The Xinhua news agency quoted a spokesman with the provincial civil affairs department who said that the toll could rise further as damaged roads and poor infrastructure were hampering rescue operations.
The emergency responders were struggling to reach the affected areas as electricity was cut off and landslides in the area were hindering their operations in the Yunnan province, where a total of 740,000 people were affected.
"The hardest part of the rescue will be handling traffic. Roads are blocked and rescuers have to climb mountains to reach hard-hit villages," said Li Fuchun, head of Luozehe Township in Yiliang, PTI reported.
A series of minor aftershocks followed the 5.6-magnitude earthquake, which rattled an area bordering Yunnan province's Yiliang county and Guizhou province's Weining county at 11:19 am (03:19 GMT) on Friday.
According to local media reports, which quoted Yunnan's civil affairs department, 6,650 houses have been destroyed and 430,000 houses were damaged in the province.
Media reports said that the rescue workers had covered 90 percent of the affected areas in the Yunnan province and authorities were taking epidemic control measures after reports of mass deaths of cattle in the province.
The mountainous region in China is prone to earthquakes. An 8.0-magnitude trembler in May 2008 killed tens of thousands and caused heavy destruction in the neighboring Shaanxi and Gansu provinces.

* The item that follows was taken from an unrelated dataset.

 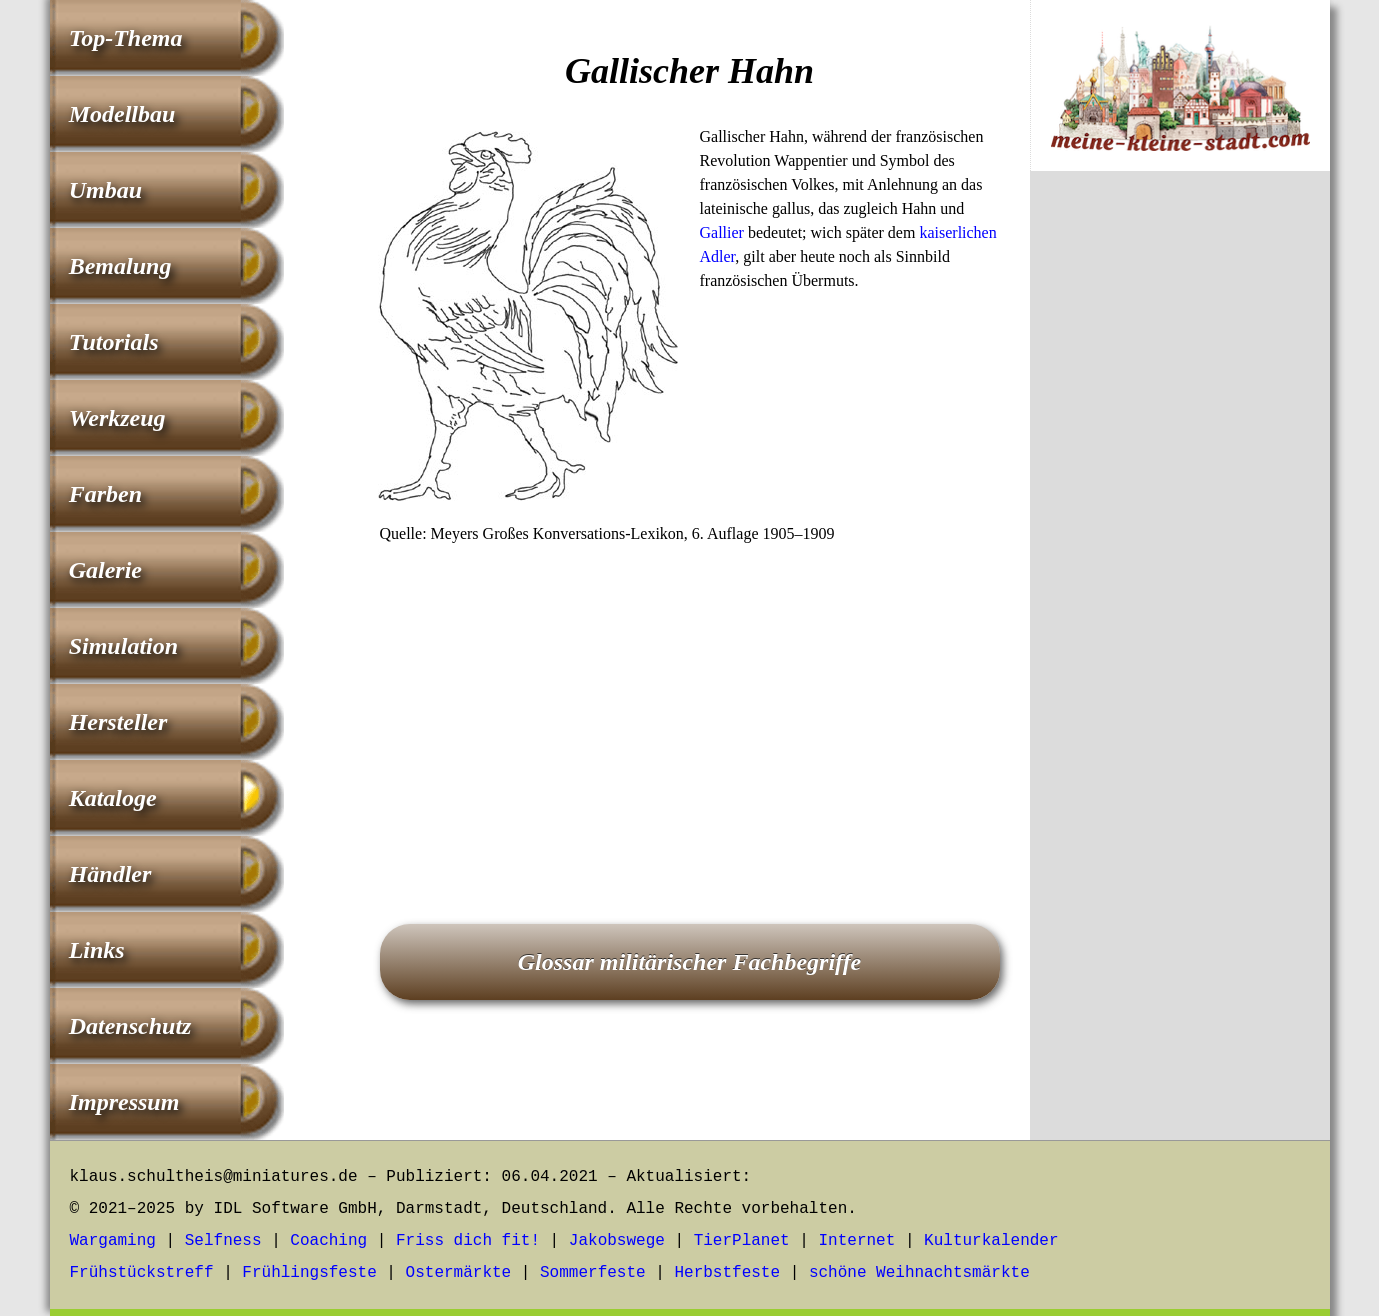 I want to click on Bemalung, so click(x=120, y=266).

Despite China's economic progress in recent decades, infrastructure facilities in rural areas remain poor. The houses in the rural areas are vulnerable to natural calamities due to their poor construction quality.
"Many poorly constructed houses could not withstand the quake and were reduced to rubble. People who have illusions about China's national strength have to wake up to the fact that many people still live in houses with similar conditions. It is impossible for them to be immediately relocated to safer ones any time soon," the Global Times news paper said in its editorial.
"A quake as strong as Friday's ... could have caused fewer or even no casualties in a more developed region," the editorial added.